[Start of Attachment]
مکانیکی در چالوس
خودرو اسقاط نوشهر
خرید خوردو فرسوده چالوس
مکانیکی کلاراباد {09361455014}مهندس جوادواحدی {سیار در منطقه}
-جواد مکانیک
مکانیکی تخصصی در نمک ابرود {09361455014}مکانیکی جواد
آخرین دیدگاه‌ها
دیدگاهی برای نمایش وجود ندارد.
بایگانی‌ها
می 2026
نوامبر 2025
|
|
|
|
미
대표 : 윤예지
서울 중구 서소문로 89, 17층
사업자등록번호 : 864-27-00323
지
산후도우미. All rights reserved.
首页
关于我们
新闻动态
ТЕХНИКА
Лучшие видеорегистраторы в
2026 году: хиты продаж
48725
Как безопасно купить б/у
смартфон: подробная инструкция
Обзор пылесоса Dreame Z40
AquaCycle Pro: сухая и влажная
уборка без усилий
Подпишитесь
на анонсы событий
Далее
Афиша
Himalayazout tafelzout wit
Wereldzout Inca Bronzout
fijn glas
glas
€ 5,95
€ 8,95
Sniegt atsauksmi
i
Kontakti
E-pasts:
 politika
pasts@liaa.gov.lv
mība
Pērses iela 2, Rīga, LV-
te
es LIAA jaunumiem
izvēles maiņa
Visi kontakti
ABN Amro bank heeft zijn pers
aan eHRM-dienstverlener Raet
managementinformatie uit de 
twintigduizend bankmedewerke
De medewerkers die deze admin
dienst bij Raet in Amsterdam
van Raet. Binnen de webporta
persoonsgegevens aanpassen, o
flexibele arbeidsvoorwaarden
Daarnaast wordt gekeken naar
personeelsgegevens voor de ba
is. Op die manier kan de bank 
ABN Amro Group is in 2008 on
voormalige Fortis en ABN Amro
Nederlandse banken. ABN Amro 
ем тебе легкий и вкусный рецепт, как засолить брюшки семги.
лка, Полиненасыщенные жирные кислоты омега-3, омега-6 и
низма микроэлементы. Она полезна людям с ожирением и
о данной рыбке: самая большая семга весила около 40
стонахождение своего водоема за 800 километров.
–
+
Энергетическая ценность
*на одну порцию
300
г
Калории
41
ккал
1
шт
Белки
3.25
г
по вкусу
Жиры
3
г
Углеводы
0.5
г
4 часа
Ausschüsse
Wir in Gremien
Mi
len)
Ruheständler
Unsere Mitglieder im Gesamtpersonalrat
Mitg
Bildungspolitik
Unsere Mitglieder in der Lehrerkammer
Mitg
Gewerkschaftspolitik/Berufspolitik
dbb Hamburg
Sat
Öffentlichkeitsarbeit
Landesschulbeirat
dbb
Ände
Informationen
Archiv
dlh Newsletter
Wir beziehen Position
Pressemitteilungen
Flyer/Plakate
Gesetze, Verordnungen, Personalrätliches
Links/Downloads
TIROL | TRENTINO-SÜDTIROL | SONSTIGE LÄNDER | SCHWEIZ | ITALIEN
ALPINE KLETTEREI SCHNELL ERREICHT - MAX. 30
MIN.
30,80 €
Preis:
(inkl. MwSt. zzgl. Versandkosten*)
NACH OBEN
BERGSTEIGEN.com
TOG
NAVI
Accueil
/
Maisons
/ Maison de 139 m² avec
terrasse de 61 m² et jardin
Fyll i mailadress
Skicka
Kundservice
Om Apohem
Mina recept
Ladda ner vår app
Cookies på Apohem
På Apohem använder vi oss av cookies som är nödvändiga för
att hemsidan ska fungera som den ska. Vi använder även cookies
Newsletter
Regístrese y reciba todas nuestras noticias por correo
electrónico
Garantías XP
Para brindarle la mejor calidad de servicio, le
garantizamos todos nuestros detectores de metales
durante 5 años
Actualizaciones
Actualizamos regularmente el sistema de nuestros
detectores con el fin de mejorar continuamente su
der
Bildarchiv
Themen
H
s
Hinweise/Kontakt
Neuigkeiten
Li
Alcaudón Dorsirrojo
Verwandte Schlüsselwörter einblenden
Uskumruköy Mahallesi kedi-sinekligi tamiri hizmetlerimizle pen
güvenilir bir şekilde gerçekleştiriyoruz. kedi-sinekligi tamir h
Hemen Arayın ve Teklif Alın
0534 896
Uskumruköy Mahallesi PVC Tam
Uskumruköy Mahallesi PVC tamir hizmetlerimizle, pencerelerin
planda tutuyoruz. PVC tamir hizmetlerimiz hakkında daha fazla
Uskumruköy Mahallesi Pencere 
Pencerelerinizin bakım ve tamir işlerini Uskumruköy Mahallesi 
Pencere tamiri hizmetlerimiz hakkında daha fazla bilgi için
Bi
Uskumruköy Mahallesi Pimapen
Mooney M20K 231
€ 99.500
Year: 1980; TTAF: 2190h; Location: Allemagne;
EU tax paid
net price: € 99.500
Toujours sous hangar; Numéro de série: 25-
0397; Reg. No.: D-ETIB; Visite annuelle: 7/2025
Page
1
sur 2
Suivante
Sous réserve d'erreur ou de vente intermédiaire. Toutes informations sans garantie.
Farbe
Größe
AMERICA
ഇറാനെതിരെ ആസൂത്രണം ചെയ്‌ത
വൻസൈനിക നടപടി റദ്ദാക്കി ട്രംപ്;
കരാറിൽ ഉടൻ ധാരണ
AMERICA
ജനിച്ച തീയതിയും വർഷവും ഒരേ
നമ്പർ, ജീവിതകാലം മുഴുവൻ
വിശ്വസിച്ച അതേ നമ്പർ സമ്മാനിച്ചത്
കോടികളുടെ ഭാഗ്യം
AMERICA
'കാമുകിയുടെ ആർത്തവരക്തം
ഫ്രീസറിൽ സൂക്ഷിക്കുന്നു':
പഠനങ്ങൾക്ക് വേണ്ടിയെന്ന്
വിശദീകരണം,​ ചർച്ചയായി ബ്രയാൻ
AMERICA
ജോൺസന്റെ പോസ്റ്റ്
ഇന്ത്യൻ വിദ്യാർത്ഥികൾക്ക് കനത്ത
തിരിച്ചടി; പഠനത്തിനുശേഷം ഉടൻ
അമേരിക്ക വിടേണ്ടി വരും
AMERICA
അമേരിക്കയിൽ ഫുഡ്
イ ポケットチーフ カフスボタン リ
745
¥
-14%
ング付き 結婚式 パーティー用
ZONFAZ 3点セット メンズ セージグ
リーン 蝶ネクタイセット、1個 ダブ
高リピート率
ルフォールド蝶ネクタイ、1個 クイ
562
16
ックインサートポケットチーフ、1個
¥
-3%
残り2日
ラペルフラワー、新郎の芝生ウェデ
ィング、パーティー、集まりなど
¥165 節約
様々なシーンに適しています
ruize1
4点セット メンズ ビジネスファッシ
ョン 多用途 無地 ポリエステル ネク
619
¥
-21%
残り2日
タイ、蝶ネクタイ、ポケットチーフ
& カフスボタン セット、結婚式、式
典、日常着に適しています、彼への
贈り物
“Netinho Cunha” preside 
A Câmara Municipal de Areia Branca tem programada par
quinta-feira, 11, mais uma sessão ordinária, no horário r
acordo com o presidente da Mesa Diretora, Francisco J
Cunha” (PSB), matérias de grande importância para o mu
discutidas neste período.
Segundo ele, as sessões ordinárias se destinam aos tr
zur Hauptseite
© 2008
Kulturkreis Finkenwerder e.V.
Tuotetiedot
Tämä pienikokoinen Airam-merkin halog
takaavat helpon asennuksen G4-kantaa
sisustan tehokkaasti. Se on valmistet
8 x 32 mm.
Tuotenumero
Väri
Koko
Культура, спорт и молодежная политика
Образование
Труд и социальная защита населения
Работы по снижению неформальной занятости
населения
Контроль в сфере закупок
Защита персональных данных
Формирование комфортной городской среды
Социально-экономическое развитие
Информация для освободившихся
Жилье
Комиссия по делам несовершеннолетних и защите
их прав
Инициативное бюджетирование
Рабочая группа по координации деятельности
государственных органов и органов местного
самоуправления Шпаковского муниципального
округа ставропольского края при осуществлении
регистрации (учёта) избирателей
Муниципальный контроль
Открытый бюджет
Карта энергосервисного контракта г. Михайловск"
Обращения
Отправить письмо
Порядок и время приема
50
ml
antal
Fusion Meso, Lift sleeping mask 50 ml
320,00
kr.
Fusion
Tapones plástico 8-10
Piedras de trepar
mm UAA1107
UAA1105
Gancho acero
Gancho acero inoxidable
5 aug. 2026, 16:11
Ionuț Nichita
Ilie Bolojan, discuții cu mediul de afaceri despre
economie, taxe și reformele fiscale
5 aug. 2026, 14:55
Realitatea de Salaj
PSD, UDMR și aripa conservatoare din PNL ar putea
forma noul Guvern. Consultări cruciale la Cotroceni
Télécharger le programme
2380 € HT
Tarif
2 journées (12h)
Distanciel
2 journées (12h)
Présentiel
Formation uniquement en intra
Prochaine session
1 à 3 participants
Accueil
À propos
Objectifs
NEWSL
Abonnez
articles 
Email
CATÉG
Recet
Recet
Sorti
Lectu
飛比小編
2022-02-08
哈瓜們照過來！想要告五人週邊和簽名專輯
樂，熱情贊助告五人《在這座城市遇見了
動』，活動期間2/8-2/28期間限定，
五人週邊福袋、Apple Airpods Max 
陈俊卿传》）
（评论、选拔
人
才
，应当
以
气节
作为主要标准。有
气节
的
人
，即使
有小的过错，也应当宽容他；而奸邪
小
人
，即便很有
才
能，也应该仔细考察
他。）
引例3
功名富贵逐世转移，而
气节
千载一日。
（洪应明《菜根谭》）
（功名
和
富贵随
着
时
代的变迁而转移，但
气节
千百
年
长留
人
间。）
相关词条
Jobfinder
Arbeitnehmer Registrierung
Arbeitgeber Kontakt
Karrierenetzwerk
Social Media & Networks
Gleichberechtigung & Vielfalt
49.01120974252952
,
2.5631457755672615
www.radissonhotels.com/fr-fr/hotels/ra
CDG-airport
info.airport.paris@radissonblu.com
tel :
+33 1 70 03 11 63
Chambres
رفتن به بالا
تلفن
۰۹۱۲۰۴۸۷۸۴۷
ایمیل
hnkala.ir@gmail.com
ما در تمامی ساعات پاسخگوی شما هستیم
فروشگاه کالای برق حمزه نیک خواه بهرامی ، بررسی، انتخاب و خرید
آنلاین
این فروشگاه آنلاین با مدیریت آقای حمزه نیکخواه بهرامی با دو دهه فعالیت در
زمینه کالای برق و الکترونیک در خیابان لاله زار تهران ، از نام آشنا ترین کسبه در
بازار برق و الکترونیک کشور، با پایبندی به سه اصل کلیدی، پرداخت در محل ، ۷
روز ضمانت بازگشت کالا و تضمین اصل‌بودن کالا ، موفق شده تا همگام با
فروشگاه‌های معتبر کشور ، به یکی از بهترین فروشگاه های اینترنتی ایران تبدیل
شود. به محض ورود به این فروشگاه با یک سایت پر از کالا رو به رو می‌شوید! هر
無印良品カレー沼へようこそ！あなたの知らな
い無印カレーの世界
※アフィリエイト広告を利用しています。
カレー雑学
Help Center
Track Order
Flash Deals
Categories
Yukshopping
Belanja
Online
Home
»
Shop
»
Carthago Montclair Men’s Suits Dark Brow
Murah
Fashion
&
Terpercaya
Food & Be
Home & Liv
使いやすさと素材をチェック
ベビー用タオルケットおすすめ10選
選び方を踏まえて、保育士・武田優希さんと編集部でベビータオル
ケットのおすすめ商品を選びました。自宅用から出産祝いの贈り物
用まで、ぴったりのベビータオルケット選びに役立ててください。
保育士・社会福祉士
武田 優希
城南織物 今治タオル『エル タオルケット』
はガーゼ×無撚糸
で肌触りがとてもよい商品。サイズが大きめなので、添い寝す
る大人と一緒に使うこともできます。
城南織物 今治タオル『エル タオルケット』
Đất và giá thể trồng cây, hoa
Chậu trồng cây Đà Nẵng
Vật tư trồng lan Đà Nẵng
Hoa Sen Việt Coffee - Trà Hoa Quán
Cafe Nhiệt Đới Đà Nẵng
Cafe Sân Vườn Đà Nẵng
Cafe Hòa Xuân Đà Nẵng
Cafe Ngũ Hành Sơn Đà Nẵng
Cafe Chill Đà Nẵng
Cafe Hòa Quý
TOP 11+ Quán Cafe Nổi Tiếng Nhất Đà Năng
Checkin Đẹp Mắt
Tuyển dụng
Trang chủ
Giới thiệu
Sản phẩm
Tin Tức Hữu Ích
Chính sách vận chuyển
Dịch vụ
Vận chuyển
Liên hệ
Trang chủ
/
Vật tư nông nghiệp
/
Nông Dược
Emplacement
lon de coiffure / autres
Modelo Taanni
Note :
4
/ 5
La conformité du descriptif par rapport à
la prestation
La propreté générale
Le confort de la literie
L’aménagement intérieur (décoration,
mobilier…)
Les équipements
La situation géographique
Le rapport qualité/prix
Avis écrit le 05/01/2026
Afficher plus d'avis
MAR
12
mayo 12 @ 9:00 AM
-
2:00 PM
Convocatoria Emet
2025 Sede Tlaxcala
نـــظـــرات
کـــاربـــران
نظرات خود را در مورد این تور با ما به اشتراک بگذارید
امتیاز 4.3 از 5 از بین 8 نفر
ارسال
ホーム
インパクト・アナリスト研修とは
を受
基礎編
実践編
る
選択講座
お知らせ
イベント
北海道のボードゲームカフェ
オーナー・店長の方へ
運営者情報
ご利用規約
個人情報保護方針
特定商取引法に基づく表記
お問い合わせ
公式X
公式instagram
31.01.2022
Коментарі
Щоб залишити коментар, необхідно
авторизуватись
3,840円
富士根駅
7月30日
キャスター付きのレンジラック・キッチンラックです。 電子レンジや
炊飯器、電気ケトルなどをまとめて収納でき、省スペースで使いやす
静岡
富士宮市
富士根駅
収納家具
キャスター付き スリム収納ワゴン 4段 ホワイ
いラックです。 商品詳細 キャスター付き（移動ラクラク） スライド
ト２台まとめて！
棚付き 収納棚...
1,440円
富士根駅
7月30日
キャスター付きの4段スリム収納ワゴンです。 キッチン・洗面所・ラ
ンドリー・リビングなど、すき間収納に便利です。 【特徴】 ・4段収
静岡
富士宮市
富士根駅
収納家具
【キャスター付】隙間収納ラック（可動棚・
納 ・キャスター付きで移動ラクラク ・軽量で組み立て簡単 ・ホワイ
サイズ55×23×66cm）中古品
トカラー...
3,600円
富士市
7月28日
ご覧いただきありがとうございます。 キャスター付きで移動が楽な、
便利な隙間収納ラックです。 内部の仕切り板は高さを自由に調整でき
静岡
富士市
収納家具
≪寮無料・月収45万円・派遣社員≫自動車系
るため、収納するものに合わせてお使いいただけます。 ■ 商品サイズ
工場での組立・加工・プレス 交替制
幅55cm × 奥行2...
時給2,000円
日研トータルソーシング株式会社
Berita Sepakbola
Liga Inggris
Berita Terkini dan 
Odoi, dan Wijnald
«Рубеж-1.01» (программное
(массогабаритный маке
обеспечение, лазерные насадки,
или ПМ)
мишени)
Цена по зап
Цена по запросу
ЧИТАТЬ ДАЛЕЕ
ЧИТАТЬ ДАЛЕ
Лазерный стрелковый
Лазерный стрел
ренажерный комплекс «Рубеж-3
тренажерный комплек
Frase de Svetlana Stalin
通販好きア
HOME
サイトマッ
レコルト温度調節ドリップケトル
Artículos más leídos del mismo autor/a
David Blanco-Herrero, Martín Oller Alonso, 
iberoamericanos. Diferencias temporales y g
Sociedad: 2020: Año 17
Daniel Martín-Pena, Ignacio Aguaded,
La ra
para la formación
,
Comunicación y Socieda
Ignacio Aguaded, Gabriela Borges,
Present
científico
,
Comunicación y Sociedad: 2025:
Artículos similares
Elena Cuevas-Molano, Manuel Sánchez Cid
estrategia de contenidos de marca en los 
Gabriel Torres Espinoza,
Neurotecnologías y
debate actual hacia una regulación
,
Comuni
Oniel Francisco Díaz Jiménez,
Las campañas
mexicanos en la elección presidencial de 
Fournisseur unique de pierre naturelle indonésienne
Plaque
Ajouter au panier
[End of Attachment]
### Task goal
For every line of the entries holding the string "Unsere", add one to a tally; give the final figure only.

### Exercise solution
2